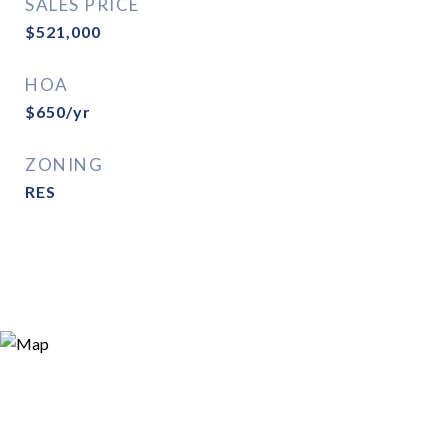
SALES PRICE
$521,000
HOA
$650/yr
ZONING
RES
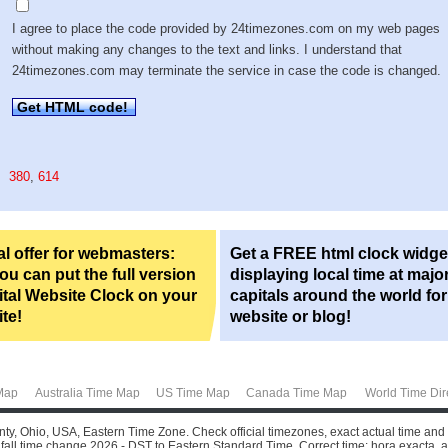
I agree to place the code provided by 24timezones.com on my web pages
without making any changes to the text and links. I understand that
24timezones.com may terminate the service in case the code is changed.
Get HTML code!
380
,
614
l offer for webmasters:
Get a FREE html clock widge
u can put the full version
displaying local time at majo
ital Website Clock on your
capitals around the world fo
te!
website or blog!
Map
Australia Time Map
US Time Map
Canada Time Map
World Time Dir
nty, Ohio, USA, Eastern Time Zone. Check official timezones, exact actual time and
all time change 2026 - DST to Eastern Standard Time. Correct time: hora exacta, aktu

Task requirements:
Nothing but the lines from the one with "Canada Time Map" to the last line of the data should appear in the answer, each exactly as it stands.

Result of the exercise:
Canada Time Map
World Time Dir
nty, Ohio, USA, Eastern Time Zone. Check official timezones, exact actual time and
all time change 2026 - DST to Eastern Standard Time. Correct time: hora exacta, aktu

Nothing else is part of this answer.